-- Opening Marker --
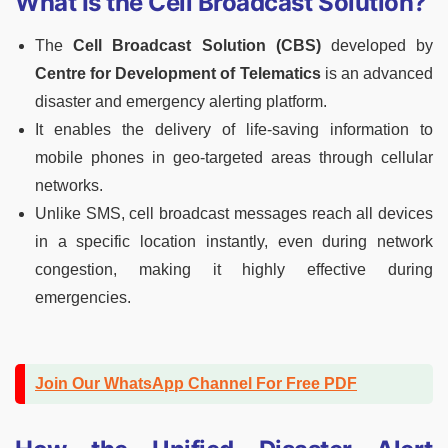
What Is the Cell Broadcast Solution?
The
Cell Broadcast Solution (CBS)
developed by
Centre for Development of Telematics
is an advanced
disaster and emergency alerting platform.
It enables the delivery of life-saving information to
mobile phones in geo-targeted areas through cellular
networks.
Unlike SMS, cell broadcast messages reach all devices
in a specific location instantly, even during network
congestion, making it highly effective during
emergencies.
Join Our WhatsApp Channel For Free PDF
-- Closing Marker --
REQUIRED WORK: Your answer must be every record above, word for word, with no pictures.

FINISHED TASK:
What Is the Cell Broadcast Solution?
The
Cell Broadcast Solution (CBS)
developed by
Centre for Development of Telematics
is an advanced
disaster and emergency alerting platform.
It enables the delivery of life-saving information to
mobile phones in geo-targeted areas through cellular
networks.
Unlike SMS, cell broadcast messages reach all devices
in a specific location instantly, even during network
congestion, making it highly effective during
emergencies.
Join Our WhatsApp Channel For Free PDF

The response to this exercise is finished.